Conclusion and Next Steps
Decision: Proceed with Guardrails
Rationale: Meropenem has well-documented in vitro and clinical activity against the principal MDR Gram-negative pathogens responsible for difficult-to-treat bacterial arthritis, adequate synovial fluid penetration, and is already recognised in infectious disease practice guidelines as a rescue therapy for refractory or MDR septic joint infections. Observational cohort data from musculoskeletal infection series and antimicrobial susceptibility studies provide meaningful biological plausibility. However, no dedicated prospective or randomised trials exist for this specific indication, and the evidence base rests primarily on Level 3 observational and microbiological data.
To proceed, the following is needed:
- Prospective PK/PD data characterising meropenem synovial fluid and joint tissue penetration specifically in patients with septic arthritis (accounting for the effect of synovial inflammation and joint effusion on drug distribution)
- Prospective observational registry or multicentre cohort study documenting clinical outcomes (cure rates, surgical intervention rates, mortality) of meropenem-based regimens in culture-confirmed MDR Gram-negative bacterial arthritis
- Local Danish/Nordic surveillance data on carbapenem resistance rates in orthopaedic isolates to define the target patient population most likely to benefit
- Formal assessment of meropenem’s hospital formulary status and prescribing pathway in Denmark (including antibiotic stewardship committee approval criteria for this indication)

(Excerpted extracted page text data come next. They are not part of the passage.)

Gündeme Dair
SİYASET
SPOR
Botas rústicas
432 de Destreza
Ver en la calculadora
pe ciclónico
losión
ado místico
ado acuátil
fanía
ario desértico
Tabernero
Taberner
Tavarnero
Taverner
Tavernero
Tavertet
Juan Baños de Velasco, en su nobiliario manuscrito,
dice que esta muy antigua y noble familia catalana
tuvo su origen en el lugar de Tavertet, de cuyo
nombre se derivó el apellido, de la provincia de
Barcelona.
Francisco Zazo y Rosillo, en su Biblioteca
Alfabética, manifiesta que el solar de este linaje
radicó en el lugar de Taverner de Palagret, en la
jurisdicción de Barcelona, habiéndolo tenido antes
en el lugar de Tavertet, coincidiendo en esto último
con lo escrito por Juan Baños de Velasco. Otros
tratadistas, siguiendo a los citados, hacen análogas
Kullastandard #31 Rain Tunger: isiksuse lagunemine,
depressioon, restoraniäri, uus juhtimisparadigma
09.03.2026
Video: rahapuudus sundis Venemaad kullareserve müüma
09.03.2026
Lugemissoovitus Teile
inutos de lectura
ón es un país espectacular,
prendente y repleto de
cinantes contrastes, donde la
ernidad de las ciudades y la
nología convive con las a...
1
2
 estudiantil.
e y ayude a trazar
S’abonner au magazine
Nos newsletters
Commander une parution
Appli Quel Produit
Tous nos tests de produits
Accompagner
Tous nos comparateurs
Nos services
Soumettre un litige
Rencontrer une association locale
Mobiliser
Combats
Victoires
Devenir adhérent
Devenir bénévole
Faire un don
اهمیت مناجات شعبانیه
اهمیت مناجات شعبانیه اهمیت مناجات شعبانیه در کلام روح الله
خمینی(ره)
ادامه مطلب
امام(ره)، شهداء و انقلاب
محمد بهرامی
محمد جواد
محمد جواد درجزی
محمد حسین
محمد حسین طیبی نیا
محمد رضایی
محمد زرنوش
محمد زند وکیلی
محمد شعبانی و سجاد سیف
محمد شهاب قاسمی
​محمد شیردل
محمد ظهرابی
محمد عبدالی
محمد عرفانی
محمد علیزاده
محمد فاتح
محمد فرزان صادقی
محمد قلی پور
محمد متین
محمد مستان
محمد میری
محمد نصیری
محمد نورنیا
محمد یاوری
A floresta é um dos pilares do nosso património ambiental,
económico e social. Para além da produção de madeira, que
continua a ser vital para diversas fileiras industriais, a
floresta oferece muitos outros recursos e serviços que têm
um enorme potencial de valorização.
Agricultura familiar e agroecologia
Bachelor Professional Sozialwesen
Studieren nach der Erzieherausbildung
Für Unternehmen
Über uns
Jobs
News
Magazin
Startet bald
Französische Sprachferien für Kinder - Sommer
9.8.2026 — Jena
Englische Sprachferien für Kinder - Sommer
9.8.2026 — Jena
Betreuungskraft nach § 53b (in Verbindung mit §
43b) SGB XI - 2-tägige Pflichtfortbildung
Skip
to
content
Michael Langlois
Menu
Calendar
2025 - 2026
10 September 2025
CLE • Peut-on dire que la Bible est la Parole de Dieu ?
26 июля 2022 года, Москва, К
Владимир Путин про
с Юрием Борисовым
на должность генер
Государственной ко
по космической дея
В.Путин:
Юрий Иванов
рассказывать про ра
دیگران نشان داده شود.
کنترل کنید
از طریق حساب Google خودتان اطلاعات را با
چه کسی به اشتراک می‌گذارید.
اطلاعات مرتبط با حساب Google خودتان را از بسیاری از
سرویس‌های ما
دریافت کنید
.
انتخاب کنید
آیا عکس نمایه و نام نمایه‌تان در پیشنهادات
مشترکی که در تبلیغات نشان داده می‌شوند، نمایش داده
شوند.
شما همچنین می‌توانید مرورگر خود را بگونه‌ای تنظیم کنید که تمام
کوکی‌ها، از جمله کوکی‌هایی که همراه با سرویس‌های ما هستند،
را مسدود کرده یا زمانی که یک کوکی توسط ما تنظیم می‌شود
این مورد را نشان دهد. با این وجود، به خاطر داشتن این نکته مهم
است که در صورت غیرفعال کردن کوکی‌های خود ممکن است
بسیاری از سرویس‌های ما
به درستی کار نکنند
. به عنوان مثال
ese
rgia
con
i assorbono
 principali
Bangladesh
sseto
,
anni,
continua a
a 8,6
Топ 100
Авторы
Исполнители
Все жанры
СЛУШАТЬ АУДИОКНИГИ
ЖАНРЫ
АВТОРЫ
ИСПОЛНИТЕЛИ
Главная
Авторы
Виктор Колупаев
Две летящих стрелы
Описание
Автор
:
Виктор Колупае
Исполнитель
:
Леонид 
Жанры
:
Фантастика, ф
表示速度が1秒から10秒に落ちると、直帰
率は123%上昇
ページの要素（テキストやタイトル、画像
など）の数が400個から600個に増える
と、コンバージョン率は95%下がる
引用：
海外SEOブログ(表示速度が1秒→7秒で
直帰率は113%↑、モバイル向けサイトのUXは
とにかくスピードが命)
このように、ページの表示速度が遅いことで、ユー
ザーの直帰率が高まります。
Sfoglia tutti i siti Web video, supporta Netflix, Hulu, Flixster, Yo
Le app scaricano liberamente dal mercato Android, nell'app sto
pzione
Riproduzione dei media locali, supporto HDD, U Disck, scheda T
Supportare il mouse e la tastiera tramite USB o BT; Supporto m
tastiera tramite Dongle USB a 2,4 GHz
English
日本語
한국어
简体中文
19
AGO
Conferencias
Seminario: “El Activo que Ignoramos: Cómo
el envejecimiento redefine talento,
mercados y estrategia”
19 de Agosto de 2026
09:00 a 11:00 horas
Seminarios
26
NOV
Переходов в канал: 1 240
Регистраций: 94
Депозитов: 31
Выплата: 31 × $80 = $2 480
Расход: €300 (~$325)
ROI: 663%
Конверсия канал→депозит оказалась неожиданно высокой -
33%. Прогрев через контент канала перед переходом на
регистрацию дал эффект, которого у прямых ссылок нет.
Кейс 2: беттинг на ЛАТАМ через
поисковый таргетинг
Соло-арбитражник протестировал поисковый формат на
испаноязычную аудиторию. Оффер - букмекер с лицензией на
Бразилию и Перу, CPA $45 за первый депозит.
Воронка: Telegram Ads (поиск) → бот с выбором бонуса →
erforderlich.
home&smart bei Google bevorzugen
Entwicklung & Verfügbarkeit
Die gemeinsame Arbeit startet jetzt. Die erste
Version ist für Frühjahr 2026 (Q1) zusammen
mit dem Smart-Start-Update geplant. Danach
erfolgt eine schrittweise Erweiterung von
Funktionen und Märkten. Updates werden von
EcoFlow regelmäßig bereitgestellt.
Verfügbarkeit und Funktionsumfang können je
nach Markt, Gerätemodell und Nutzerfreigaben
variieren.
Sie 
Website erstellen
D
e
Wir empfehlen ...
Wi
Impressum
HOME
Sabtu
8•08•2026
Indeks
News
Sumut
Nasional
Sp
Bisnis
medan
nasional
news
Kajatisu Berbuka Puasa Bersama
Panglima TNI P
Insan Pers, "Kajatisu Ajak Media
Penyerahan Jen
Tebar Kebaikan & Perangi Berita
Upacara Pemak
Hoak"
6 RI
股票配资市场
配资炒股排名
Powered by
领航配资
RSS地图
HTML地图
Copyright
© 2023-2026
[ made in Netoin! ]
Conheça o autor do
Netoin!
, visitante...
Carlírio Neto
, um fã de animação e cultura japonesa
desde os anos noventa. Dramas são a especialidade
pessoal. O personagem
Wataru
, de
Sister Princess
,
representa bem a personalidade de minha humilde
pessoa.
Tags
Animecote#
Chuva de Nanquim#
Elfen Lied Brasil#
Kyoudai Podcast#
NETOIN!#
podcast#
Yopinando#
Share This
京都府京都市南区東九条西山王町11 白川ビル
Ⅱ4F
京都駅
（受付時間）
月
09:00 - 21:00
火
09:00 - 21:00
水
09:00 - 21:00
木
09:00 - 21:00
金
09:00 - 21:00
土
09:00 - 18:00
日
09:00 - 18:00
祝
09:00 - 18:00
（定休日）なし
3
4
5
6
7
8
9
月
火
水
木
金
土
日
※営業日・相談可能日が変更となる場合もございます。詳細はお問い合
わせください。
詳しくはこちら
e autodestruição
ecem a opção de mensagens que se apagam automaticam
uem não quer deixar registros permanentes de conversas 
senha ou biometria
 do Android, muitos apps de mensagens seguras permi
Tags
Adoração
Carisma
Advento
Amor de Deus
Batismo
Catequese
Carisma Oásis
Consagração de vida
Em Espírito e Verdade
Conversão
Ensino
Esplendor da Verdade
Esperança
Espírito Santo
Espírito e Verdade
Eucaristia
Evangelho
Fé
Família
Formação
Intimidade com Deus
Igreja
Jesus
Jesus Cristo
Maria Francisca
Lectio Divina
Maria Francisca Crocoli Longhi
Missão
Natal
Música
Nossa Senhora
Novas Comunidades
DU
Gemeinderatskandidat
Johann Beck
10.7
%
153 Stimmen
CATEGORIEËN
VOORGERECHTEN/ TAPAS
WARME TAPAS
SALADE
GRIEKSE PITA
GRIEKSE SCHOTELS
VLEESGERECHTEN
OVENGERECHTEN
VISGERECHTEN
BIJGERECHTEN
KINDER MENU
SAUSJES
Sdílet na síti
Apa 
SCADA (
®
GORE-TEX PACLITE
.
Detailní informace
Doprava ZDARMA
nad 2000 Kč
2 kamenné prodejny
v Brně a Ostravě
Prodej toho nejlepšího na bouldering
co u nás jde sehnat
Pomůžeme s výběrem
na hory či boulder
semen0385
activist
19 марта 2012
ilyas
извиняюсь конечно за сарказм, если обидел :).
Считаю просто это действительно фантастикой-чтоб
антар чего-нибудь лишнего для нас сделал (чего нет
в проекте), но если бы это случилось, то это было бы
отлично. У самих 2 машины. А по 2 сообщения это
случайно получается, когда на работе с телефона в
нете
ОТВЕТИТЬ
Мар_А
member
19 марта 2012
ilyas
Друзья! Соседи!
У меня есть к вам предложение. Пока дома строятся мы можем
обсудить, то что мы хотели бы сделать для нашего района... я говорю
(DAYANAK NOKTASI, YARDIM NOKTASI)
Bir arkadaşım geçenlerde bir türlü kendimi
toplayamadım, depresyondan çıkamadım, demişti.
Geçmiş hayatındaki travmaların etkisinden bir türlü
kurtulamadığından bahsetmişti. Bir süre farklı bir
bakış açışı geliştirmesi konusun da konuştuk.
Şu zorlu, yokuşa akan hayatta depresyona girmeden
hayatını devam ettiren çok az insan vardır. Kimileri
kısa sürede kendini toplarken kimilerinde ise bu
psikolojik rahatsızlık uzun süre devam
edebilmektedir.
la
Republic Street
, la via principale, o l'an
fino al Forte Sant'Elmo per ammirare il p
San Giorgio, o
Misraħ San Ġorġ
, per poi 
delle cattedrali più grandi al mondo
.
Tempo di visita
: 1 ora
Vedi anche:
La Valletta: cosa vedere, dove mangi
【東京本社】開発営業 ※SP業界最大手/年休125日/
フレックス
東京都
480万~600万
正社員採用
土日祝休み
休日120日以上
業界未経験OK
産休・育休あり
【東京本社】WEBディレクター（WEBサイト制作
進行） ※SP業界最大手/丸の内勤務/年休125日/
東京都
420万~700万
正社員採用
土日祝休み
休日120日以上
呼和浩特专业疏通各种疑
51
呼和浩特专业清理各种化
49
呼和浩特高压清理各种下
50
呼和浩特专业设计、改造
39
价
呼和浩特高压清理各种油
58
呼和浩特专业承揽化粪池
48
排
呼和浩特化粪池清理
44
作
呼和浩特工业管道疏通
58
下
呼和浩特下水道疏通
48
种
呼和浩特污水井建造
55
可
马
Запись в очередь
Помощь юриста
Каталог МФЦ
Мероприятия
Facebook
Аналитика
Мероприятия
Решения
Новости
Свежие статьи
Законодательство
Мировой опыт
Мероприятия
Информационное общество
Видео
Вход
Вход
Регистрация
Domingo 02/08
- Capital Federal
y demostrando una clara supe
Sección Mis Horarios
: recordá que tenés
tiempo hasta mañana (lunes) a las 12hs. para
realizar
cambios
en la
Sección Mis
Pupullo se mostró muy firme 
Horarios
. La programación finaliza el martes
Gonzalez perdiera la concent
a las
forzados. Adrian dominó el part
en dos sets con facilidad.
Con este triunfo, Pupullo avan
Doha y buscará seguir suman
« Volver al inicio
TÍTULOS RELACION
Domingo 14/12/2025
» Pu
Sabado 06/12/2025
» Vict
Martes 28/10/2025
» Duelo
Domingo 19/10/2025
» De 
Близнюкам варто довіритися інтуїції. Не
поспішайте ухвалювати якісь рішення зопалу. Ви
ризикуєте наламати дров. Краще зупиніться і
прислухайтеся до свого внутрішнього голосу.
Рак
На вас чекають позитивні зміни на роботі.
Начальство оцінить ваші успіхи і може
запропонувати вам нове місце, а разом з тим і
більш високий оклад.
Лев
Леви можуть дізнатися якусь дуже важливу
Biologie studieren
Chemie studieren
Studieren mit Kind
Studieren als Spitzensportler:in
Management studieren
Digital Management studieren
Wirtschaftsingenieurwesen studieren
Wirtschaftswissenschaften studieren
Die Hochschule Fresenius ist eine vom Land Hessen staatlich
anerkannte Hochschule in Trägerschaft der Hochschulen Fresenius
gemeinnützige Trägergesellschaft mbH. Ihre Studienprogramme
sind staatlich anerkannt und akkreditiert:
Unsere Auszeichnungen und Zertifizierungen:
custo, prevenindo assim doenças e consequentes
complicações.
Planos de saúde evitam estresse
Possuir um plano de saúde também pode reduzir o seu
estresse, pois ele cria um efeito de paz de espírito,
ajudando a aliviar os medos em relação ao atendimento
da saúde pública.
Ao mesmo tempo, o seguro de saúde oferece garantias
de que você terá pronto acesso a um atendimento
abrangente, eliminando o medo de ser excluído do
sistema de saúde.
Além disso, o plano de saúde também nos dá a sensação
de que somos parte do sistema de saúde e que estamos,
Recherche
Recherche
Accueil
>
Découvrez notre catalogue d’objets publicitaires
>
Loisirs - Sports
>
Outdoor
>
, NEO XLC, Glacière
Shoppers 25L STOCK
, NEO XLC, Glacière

- Clarification of MRSA co-infection risk in the target population and appropriate combination therapy protocols (meropenem is not active against MRSA; a Gram-positive cover strategy should be specified)
- Safety monitoring plan including renal function monitoring, CNS adverse event surveillance, and C. difficile infection tracking
Disclaimer
This content is for research purposes only and does not constitute medical advice. Clinical validation is required before any clinical application.